TASK REQUIREMENTS
Each line that includes the word "Halfa" should be copied from the records.

DATASET ENTRIES
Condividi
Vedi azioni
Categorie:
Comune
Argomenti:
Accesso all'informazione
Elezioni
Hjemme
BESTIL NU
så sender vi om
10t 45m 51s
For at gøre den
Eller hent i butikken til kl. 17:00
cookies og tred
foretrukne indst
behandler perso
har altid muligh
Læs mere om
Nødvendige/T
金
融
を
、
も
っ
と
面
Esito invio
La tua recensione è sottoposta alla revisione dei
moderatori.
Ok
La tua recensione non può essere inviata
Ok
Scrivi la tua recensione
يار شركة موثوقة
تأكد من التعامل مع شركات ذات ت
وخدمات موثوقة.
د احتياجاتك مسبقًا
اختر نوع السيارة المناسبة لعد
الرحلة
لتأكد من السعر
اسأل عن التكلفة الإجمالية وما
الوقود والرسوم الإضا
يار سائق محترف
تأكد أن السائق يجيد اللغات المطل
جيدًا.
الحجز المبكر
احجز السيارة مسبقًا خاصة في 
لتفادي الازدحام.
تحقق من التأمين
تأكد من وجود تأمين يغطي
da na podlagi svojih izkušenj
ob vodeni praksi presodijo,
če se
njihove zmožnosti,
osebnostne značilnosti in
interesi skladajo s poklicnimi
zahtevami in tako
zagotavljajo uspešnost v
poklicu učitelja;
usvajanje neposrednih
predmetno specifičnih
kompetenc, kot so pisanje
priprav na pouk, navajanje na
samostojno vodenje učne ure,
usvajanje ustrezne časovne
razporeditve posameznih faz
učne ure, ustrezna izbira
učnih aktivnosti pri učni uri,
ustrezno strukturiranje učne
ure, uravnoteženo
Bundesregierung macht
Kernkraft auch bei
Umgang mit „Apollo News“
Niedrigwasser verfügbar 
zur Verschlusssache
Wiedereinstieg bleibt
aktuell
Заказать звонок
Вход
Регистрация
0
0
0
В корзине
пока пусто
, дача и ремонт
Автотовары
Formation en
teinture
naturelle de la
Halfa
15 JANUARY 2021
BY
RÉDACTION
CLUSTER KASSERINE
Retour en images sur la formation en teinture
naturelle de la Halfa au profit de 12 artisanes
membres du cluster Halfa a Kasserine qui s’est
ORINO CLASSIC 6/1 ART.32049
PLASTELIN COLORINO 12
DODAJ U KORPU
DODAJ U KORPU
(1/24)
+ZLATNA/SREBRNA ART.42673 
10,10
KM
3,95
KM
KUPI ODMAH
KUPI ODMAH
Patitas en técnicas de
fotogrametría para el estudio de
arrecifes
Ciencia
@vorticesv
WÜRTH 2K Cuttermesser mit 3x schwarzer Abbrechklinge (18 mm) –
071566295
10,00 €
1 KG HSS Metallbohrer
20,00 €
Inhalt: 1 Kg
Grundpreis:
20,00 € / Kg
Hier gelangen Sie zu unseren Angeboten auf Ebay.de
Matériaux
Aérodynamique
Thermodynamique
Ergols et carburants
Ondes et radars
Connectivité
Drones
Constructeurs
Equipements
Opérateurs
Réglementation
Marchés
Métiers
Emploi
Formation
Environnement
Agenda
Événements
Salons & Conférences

WRITTEN SOLUTION
Halfa
naturelle de la Halfa au profit de 12 artisanes
membres du cluster Halfa a Kasserine qui s’est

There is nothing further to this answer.